Opinion
Docket No. 8491-78.
1980-12-29
Richard L. Griffith, John E. McDermott, and Guy P. Novo, for the petitioners. Theodore J. Kletnick and David M. Brandes, for the respondent.
Petitioners had ordinary income and capital losses from sources without the United States, but no capital gains from such sources. In its tax returns for the years involved, it used its capital losses to offset capital gains from sources within the United States. Held, to the extent that petitioners' capital losses were so used, such losses are “properly apportioned or allocated” to gross income from sources without the United States, pursuant to sec. 862(b), I.R.C. 1954, in computing the numerator of the fraction set forth in sec. 904(a), I.R.C. 1954, namely “taxable income from sources without the United States.” Richard L. Griffith, John E. McDermott, and Guy P. Novo, for the petitioners. Theodore J. Kletnick and David M. Brandes, for the respondent.
OPINION
TANNENWALD,, Judge:
Judge: Respondent determined deficiencies in petitioners' income tax of $73,594 and $417,983 for the taxable years ending December 31, 1972, and December 31, 1973, respectively. The sole issue to be decided is the proper treatment of capital losses incurred outside the United States in computing the overall foreign tax credit pursuant to section 904(a)(2).

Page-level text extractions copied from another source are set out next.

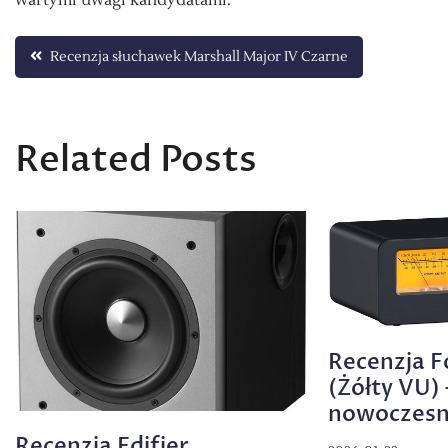
Nawigacja
Recenzja słuchawek Marshall Major IV Czarne
wpisu
Related Posts
Recenzja F
(Żółty VU)
nowoczesn
Recenzja Edifier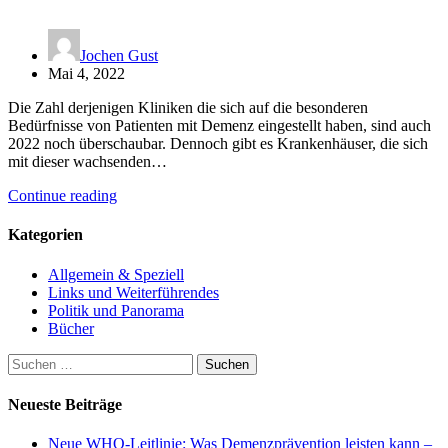
Jochen Gust
Mai 4, 2022
Die Zahl derjenigen Kliniken die sich auf die besonderen
Bedürfnisse von Patienten mit Demenz eingestellt haben, sind auch
2022 noch überschaubar. Dennoch gibt es Krankenhäuser, die sich
mit dieser wachsenden…
Continue reading
Kategorien
Allgemein & Speziell
Links und Weiterführendes
Politik und Panorama
Bücher
Suchen
nach:
Neueste Beiträge
Neue WHO-Leitlinie: Was Demenzprävention leisten kann –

All section references are to the Internal Revenue Code of 1954, as amended and in effect during the years in issue, except as otherwise indicated.
This case was submitted fully stipulated pursuant to Rule 122, Tax Court Rules of Practice and Procedure.
The petitioners are corporations which constitute an affiliated group for the purpose of filing consolidated income tax returns. The common parent, Theo. H. Davies & Co., Ltd., acted as agent for the affiliated group (see sec. 1.1502-77(a), Income Tax Regs.), and will hereafter be referred to as petitioner. At the time the petition in this case was filed, petitioner's principal office was located in Honolulu, Hawaii.
Petitioner is the successor corporation to Theo. H. Davies & Co., Ltd. (hereinafter sometimes Davies), which was the taxpayer during the years in question. Petitioner is liable for any deficiencies and entitled to any overpayments determined in this case.
Davies timely filed consolidated Federal income tax returns on behalf of itself and its subsidiaries for the taxable year 1972 with the Fresno Service Center, Fresno. Calif., and for the taxable year 1973 with the District Director of Internal Revenue, Honolulu, Hawaii. Davies, a calendar year taxpayer, used the accrual method of accounting.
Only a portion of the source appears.